No es buen momento para que te falle el trastorno de estrés postraumático.
Lo único que espera es que el dulce Ben, Ben el pacifista, también sea entonces uno de ellos.
Vamos, Ben.
Deja salir al talibán que llevas dentro.
Ben echa un vistazo por encima de la roca que lo resguarda y ve los tres vehículos que entran en el paso.
Los coches en sí no son nada: meros productos de una cadena de montaje, hechos de plástico y acero, pequeños mecheros de Bunsen del calentamiento global. Huellas de carbón de dinosaurios en el paisaje reseco. Son objetos y Ben no tiene ningún reparo con respecto a los objetos. («Somos espíritus en el mundo material.») Intenta convencerse de que sólo son objetos, aunque sabe la verdad: que dentro de los objetos hay personas.

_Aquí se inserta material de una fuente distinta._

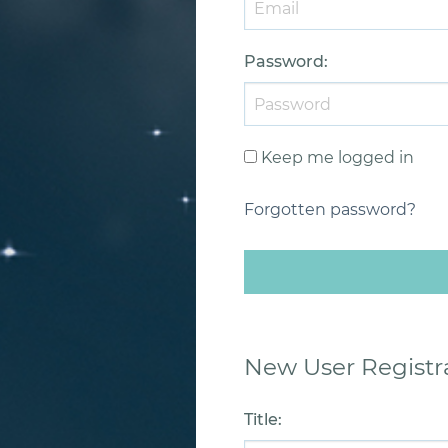
Password
:
Keep me logged in
Forgotten password?
New User Registr
Title
:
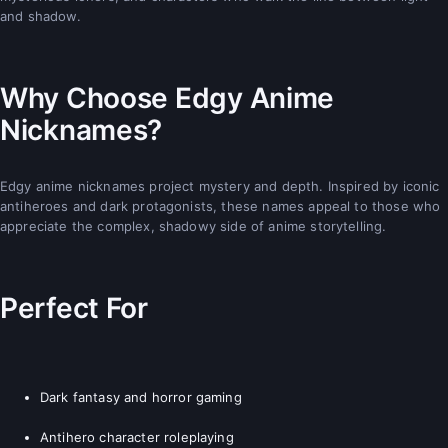
and shadow.
Why Choose Edgy Anime
Nicknames?
Edgy anime nicknames project mystery and depth. Inspired by iconic
antiheroes and dark protagonists, these names appeal to those who
appreciate the complex, shadowy side of anime storytelling.
Perfect For
Dark fantasy and horror gaming
Antihero character roleplaying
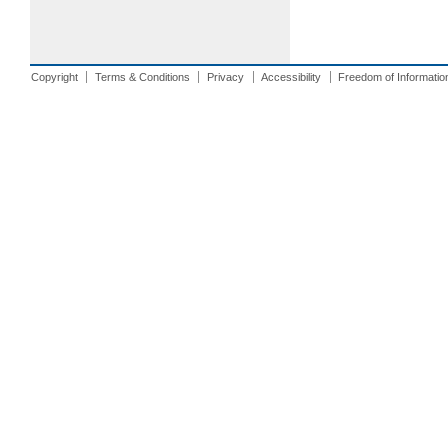
Copyright
Terms & Conditions
Privacy
Accessibility
Freedom of Informatio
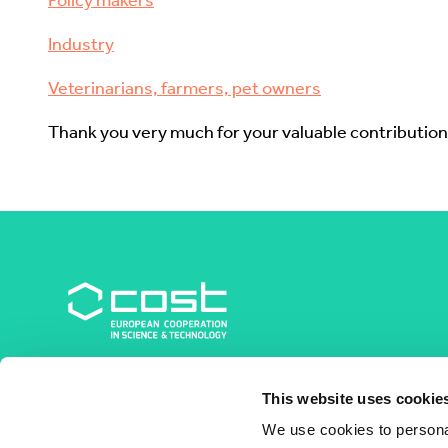
Policy makers
Industry
Veterinarians, farmers, pet owners
Thank you very much for your valuable contribution
COST Association
This website uses cookie
Avenue du Boulevard – Bolwerklaan 21
1210 Brussels | Belgium
We use cookies to personal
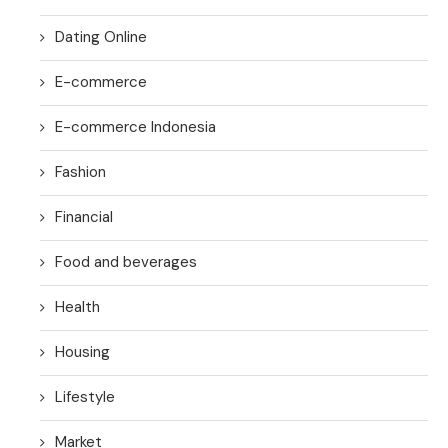
Dating Online
E-commerce
E-commerce Indonesia
Fashion
Financial
Food and beverages
Health
Housing
Lifestyle
Market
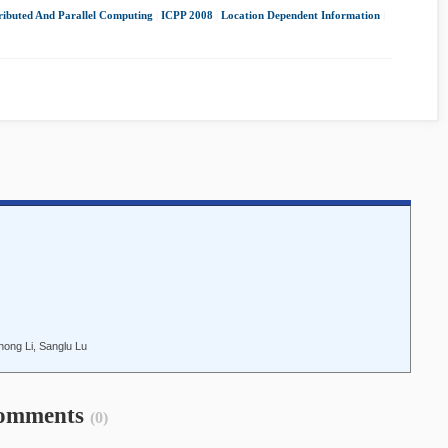
ributed And Parallel Computing
|
ICPP 2008
|
Location Dependent Information
|
ong Li, Sanglu Lu
omments
(0)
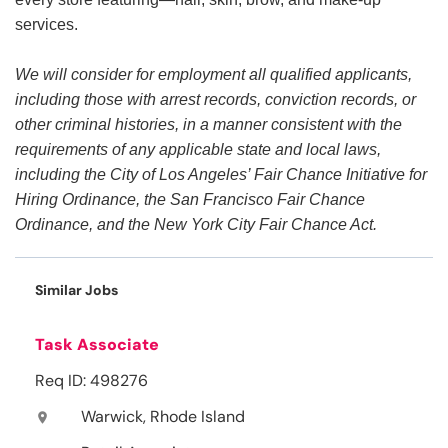
services.
We will consider for employment all qualified applicants,
including those with arrest records, conviction records, or
other criminal histories, in a manner consistent with the
requirements of any applicable state and local laws,
including the City of Los Angeles’ Fair Chance Initiative for
Hiring Ordinance, the San Francisco Fair Chance
Ordinance, and the New York City Fair Chance Act.
Similar Jobs
Task Associate
Req ID: 498276
Warwick, Rhode Island
location_on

Seres humanos que tienen familias, amigos, personas queridas, esperanzas, temores.
A diferencia de los vehículos que los transportan, pueden sentir el dolor y el sufrimiento que él está a punto de infligirles.
Apoya en el interruptor el índice y el pulgar.
Basta un simple tironcito de una fibra muscular, pero...
No hay vuelta atrás.
Nada de Control + Alt + Supr.
Ben piensa en los terroristas suicidas.
El asesinato es el suicidio del alma.
Quita la mano.
«Ahora, Ben —piensa Chon—. Ahora o nunca. Ahora o habrá pasado el momento. Si esperas dos segundos más...»
Ben pulsa el interruptor.
Envuelto en llamas, el coche que iba en cabeza pega un salto y cae de lado.
Destrozado.
El coche con el dinero acelera para dar la vuelta, pero...
Chon aprieta el gatillo del Barrett modelo 90 y...
El rostro del conductor desaparece, rojo (encarnado) al amanecer, entonces...
El acompañante se inclina para coger el volante, mientras...
Chon desliza el cerrojo hacia atrás, vuelve a cargar, ajusta la mira y abre un enorme agujero recortado en el pecho del aspirante a héroe. El coche se estrella contra las rocas, se detiene y estalla en llamas.
Hombres con fusiles en la mano empiezan a salir del tercer coche, pero...
Ben pulsa el segundo interruptor y...
Los fragmentos del Escalade se convierten en metralla: desgarran, destrozan, matan... Y lo que no hacen ellos...
Lo hace Chon.
Aturdidos, desconcertados y sangrando, los supervivientes de la explosión miran hacia arriba y a su alrededor, como si se preguntaran de dónde viene la muerte.
Viene de Chon, que desliza el cerrojo, aprieta el gatillo y, al cabo de unos segundos...
No se oye más que el chisporroteo de las llamas y las quejas de los heridos.